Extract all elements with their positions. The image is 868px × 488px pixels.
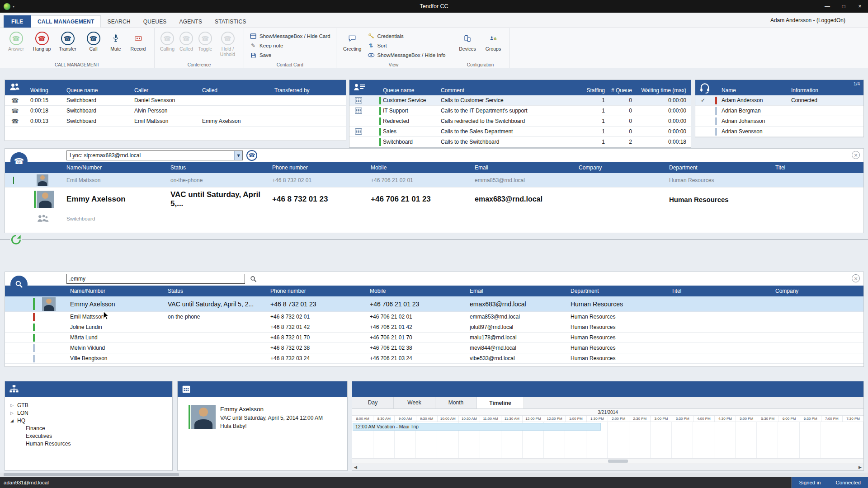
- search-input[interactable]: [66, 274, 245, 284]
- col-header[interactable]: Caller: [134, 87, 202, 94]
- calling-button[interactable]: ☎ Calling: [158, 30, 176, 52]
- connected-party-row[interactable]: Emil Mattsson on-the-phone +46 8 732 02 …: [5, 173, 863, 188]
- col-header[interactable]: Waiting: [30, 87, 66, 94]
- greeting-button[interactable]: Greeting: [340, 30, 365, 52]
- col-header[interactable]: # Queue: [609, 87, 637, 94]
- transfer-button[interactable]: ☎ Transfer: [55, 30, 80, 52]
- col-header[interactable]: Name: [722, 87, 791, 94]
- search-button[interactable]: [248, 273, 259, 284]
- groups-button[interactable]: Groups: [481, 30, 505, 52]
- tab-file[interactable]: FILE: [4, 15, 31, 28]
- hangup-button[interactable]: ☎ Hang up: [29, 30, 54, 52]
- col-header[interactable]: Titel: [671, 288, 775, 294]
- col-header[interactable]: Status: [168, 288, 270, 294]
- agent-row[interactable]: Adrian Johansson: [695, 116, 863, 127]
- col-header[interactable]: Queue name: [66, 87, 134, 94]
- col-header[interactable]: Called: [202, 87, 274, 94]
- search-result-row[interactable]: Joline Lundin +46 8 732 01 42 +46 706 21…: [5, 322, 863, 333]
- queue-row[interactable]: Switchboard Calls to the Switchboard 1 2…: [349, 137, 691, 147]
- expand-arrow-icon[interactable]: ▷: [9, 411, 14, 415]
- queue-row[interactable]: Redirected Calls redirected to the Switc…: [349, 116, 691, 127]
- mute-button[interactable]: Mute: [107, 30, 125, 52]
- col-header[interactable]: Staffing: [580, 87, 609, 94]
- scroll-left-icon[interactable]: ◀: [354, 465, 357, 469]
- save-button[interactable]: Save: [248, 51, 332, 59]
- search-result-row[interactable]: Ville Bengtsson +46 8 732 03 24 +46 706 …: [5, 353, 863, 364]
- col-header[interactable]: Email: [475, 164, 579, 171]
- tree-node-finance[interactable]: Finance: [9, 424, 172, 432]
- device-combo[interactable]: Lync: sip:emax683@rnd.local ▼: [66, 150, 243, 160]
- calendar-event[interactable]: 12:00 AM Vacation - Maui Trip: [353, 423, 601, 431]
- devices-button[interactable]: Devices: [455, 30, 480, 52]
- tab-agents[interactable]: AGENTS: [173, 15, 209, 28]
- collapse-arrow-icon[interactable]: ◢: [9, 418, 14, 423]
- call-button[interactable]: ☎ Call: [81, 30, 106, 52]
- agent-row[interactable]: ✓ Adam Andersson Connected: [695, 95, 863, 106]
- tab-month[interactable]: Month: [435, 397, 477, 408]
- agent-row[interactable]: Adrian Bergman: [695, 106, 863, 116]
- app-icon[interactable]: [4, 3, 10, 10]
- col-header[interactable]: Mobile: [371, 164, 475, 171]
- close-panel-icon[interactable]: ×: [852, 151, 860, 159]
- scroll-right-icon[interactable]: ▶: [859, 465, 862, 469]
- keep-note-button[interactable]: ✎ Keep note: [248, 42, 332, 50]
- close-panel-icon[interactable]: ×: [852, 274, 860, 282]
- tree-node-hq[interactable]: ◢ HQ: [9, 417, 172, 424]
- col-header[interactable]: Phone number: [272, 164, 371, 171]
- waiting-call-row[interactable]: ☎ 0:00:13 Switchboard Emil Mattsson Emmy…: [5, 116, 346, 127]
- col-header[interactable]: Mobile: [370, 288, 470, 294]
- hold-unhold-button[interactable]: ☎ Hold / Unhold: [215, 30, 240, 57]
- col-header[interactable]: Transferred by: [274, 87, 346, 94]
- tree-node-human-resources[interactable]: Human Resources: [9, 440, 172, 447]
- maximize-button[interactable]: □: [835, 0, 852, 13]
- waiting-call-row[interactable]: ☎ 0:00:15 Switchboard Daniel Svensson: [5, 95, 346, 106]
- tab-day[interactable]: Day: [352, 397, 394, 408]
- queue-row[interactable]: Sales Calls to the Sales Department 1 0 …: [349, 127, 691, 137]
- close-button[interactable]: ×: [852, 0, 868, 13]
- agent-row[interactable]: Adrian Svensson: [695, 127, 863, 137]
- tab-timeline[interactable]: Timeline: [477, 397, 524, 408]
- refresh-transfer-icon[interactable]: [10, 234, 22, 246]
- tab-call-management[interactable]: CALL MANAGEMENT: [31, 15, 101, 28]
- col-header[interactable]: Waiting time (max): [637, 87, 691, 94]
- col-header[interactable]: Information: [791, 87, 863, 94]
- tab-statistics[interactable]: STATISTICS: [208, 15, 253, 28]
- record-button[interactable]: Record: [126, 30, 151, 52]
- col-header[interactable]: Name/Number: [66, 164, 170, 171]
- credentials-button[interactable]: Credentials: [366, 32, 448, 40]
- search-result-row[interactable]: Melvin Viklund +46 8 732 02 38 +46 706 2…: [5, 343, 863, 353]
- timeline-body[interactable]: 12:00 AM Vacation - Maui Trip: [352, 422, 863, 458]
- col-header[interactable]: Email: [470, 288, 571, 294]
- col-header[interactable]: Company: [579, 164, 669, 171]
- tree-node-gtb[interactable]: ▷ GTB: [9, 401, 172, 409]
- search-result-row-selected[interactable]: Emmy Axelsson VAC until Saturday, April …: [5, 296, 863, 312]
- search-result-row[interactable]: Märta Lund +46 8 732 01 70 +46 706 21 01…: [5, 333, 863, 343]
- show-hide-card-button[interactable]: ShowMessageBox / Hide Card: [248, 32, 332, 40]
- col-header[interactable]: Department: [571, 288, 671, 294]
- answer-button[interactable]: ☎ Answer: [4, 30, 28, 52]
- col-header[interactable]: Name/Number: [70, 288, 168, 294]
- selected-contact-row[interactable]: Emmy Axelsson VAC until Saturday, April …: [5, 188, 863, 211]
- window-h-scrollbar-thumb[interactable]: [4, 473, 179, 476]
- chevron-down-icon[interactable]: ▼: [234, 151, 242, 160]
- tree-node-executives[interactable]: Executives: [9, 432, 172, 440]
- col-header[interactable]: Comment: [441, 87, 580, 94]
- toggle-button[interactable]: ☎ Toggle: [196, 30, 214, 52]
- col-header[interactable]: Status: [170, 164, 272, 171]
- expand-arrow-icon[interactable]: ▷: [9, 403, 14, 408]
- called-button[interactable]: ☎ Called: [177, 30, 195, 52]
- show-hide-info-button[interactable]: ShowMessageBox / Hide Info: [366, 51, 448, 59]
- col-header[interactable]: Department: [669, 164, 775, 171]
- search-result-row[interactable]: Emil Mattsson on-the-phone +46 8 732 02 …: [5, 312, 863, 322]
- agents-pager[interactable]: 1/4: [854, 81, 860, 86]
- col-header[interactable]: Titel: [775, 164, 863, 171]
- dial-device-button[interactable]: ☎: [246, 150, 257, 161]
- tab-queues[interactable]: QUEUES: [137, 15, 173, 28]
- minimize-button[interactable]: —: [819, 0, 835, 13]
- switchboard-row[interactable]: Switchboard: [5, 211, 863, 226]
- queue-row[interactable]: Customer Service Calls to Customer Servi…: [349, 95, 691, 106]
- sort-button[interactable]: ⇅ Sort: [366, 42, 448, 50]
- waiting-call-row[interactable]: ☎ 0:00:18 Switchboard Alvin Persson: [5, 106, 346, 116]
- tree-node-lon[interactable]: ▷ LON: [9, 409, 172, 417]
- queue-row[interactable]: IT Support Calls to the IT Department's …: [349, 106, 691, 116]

WHAT TO DO => Omitting the pictures, repeat all entries exactly.

EXERCISE OUTPUT =>
Extract all elements with their positions. The image is 868px × 488px pixels.
- search-input[interactable]: [66, 274, 245, 284]
- col-header[interactable]: Caller: [134, 87, 202, 94]
- calling-button[interactable]: ☎ Calling: [158, 30, 176, 52]
- connected-party-row[interactable]: Emil Mattsson on-the-phone +46 8 732 02 …: [5, 173, 863, 188]
- col-header[interactable]: Waiting: [30, 87, 66, 94]
- greeting-button[interactable]: Greeting: [340, 30, 365, 52]
- col-header[interactable]: # Queue: [609, 87, 637, 94]
- transfer-button[interactable]: ☎ Transfer: [55, 30, 80, 52]
- col-header[interactable]: Name: [722, 87, 791, 94]
- search-button[interactable]: [248, 273, 259, 284]
- groups-button[interactable]: Groups: [481, 30, 505, 52]
- tab-file[interactable]: FILE: [4, 15, 31, 28]
- hangup-button[interactable]: ☎ Hang up: [29, 30, 54, 52]
- col-header[interactable]: Titel: [671, 288, 775, 294]
- col-header[interactable]: Status: [168, 288, 270, 294]
- agent-row[interactable]: Adrian Johansson: [695, 116, 863, 127]
- col-header[interactable]: Queue name: [66, 87, 134, 94]
- col-header[interactable]: Called: [202, 87, 274, 94]
- search-result-row[interactable]: Joline Lundin +46 8 732 01 42 +46 706 21…: [5, 322, 863, 333]
- queue-row[interactable]: Switchboard Calls to the Switchboard 1 2…: [349, 137, 691, 147]
- expand-arrow-icon[interactable]: ▷: [9, 411, 14, 415]
- queue-row[interactable]: Redirected Calls redirected to the Switc…: [349, 116, 691, 127]
- mute-button[interactable]: Mute: [107, 30, 125, 52]
- col-header[interactable]: Staffing: [580, 87, 609, 94]
- scroll-left-icon[interactable]: ◀: [354, 465, 357, 469]
- save-button[interactable]: Save: [248, 51, 332, 59]
- search-result-row[interactable]: Ville Bengtsson +46 8 732 03 24 +46 706 …: [5, 353, 863, 364]
- col-header[interactable]: Email: [475, 164, 579, 171]
- tree-node-finance[interactable]: Finance: [9, 424, 172, 432]
- device-combo[interactable]: Lync: sip:emax683@rnd.local ▼: [66, 150, 243, 160]
- calendar-event[interactable]: 12:00 AM Vacation - Maui Trip: [353, 423, 601, 431]
- devices-button[interactable]: Devices: [455, 30, 480, 52]
- tab-agents[interactable]: AGENTS: [173, 15, 209, 28]
- collapse-arrow-icon[interactable]: ◢: [9, 418, 14, 423]
- call-button[interactable]: ☎ Call: [81, 30, 106, 52]
- agent-row[interactable]: ✓ Adam Andersson Connected: [695, 95, 863, 106]
- tab-month[interactable]: Month: [435, 397, 477, 408]
- agent-row[interactable]: Adrian Bergman: [695, 106, 863, 116]
- app-icon[interactable]: [4, 3, 10, 10]
- col-header[interactable]: Mobile: [371, 164, 475, 171]
- close-panel-icon[interactable]: ×: [852, 151, 860, 159]
- scroll-right-icon[interactable]: ▶: [859, 465, 862, 469]
- keep-note-button[interactable]: ✎ Keep note: [248, 42, 332, 50]
- close-panel-icon[interactable]: ×: [852, 274, 860, 282]
- tree-node-hq[interactable]: ◢ HQ: [9, 417, 172, 424]
- col-header[interactable]: Phone number: [272, 164, 371, 171]
- waiting-call-row[interactable]: ☎ 0:00:13 Switchboard Emil Mattsson Emmy…: [5, 116, 346, 127]
- col-header[interactable]: Mobile: [370, 288, 470, 294]
- hold-unhold-button[interactable]: ☎ Hold / Unhold: [215, 30, 240, 57]
- col-header[interactable]: Transferred by: [274, 87, 346, 94]
- tree-node-human-resources[interactable]: Human Resources: [9, 440, 172, 447]
- maximize-button[interactable]: □: [835, 0, 852, 13]
- waiting-call-row[interactable]: ☎ 0:00:15 Switchboard Daniel Svensson: [5, 95, 346, 106]
- tab-day[interactable]: Day: [352, 397, 394, 408]
- queue-row[interactable]: Sales Calls to the Sales Department 1 0 …: [349, 127, 691, 137]
- close-button[interactable]: ×: [852, 0, 868, 13]
- agent-row[interactable]: Adrian Svensson: [695, 127, 863, 137]
- tab-timeline[interactable]: Timeline: [477, 397, 524, 408]
- refresh-transfer-icon[interactable]: [10, 234, 22, 246]
- tab-call-management[interactable]: CALL MANAGEMENT: [31, 15, 101, 28]
- col-header[interactable]: Waiting time (max): [637, 87, 691, 94]
- col-header[interactable]: Information: [791, 87, 863, 94]
- tab-statistics[interactable]: STATISTICS: [208, 15, 253, 28]
- record-button[interactable]: Record: [126, 30, 151, 52]
- col-header[interactable]: Name/Number: [66, 164, 170, 171]
- credentials-button[interactable]: Credentials: [366, 32, 448, 40]
- search-result-row[interactable]: Melvin Viklund +46 8 732 02 38 +46 706 2…: [5, 343, 863, 353]
- timeline-body[interactable]: 12:00 AM Vacation - Maui Trip: [352, 422, 863, 458]
- col-header[interactable]: Email: [470, 288, 571, 294]
- col-header[interactable]: Company: [579, 164, 669, 171]
- tree-node-gtb[interactable]: ▷ GTB: [9, 401, 172, 409]
- search-result-row-selected[interactable]: Emmy Axelsson VAC until Saturday, April …: [5, 296, 863, 312]
- search-result-row[interactable]: Märta Lund +46 8 732 01 70 +46 706 21 01…: [5, 333, 863, 343]
- show-hide-card-button[interactable]: ShowMessageBox / Hide Card: [248, 32, 332, 40]
- col-header[interactable]: Department: [571, 288, 671, 294]
- answer-button[interactable]: ☎ Answer: [4, 30, 28, 52]
- col-header[interactable]: Name/Number: [70, 288, 168, 294]
- selected-contact-row[interactable]: Emmy Axelsson VAC until Saturday, April …: [5, 188, 863, 211]
- window-h-scrollbar-thumb[interactable]: [4, 473, 179, 476]
- chevron-down-icon[interactable]: ▼: [234, 151, 242, 160]
- tree-node-executives[interactable]: Executives: [9, 432, 172, 440]
- col-header[interactable]: Comment: [441, 87, 580, 94]
- toggle-button[interactable]: ☎ Toggle: [196, 30, 214, 52]
- col-header[interactable]: Status: [170, 164, 272, 171]
- expand-arrow-icon[interactable]: ▷: [9, 403, 14, 408]
- called-button[interactable]: ☎ Called: [177, 30, 195, 52]
- show-hide-info-button[interactable]: ShowMessageBox / Hide Info: [366, 51, 448, 59]
- col-header[interactable]: Department: [669, 164, 775, 171]
- search-result-row[interactable]: Emil Mattsson on-the-phone +46 8 732 02 …: [5, 312, 863, 322]
- agents-pager[interactable]: 1/4: [854, 81, 860, 86]
- col-header[interactable]: Titel: [775, 164, 863, 171]
- dial-device-button[interactable]: ☎: [246, 150, 257, 161]
- tab-queues[interactable]: QUEUES: [137, 15, 173, 28]
- minimize-button[interactable]: —: [819, 0, 835, 13]
- switchboard-row[interactable]: Switchboard: [5, 211, 863, 226]
- queue-row[interactable]: Customer Service Calls to Customer Servi…: [349, 95, 691, 106]
- sort-button[interactable]: ⇅ Sort: [366, 42, 448, 50]
- waiting-call-row[interactable]: ☎ 0:00:18 Switchboard Alvin Persson: [5, 106, 346, 116]
- tree-node-lon[interactable]: ▷ LON: [9, 409, 172, 417]
- queue-row[interactable]: IT Support Calls to the IT Department's …: [349, 106, 691, 116]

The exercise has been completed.